→ **Exercise requirements**
Lines below that include the word "этом" should each be copied.

━━━ Information given

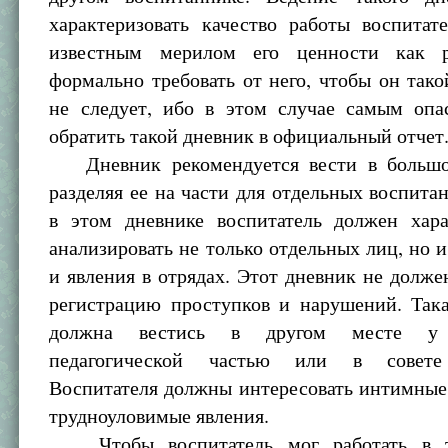
характеризовать качество работы воспитат
известным мерилом его ценности как р
формально требовать от него, чтобы он тако
не следует, ибо в этом случае самым опа
обратить такой дневник в официальный отчет
Дневник рекомендуется вести в большой
разделяя ее на части для отдельных воспитан
в этом дневнике воспитатель должен хара
анализировать не только отдельных лиц, но 
и явления в отрядах. Этот дневник не долже
регистрацию проступков и нарушений. Така
должна вестись в другом месте у 
педагогической частью или в совете
Воспитателя должны интересовать интимные
трудноуловимые явления.
Чтобы воспитатель мог работать в т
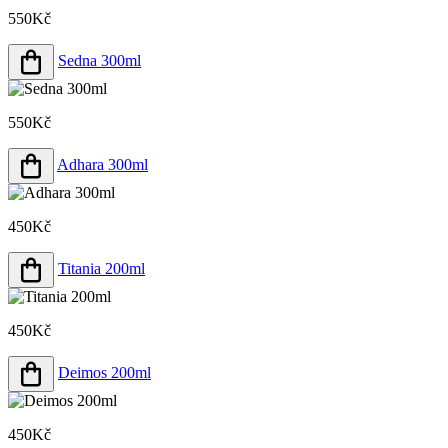
550Kč
Sedna 300ml
550Kč
Adhara 300ml
450Kč
Titania 200ml
450Kč
Deimos 200ml
450Kč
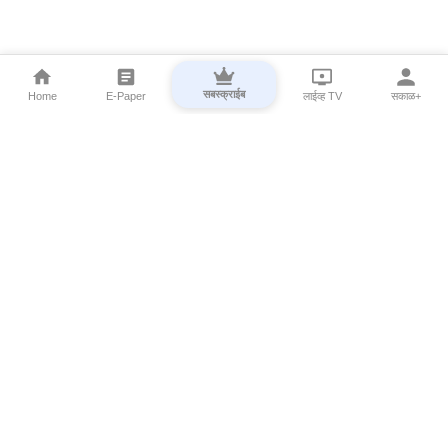
सबस्क्राईब
Home
E-Paper
लाईव्ह TV
सकाळ+
⌄
Marathi News
⌄
About Esakal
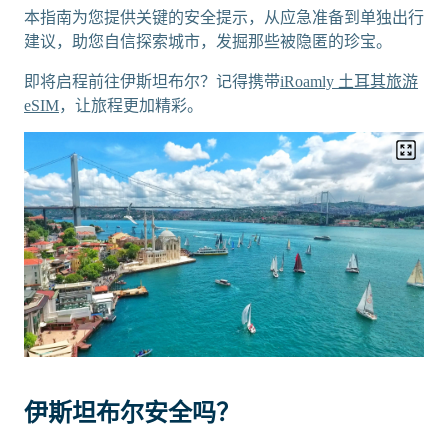
本指南为您提供关键的安全提示，从应急准备到单独出行
建议，助您自信探索城市，发掘那些被隐匿的珍宝。
即将启程前往伊斯坦布尔？记得携带
iRoamly 土耳其旅游
eSIM
，让旅程更加精彩。
伊斯坦布尔安全吗？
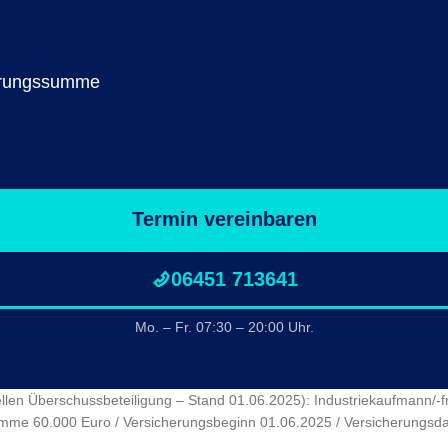
herungssumme
Termin vereinbaren
06451 713641
Mo. – Fr. 07:30 – 20:00 Uhr.
len Überschussbeteiligung – Stand 01.06.2025): Industriekaufmann/-fra
ssumme 60.000 Euro / Versicherungsbeginn 01.06.2025 / Versicherungsda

━━━━━━

→ **Result for this exercise**
не следует, ибо в этом случае самым опа
в этом дневнике воспитатель должен хара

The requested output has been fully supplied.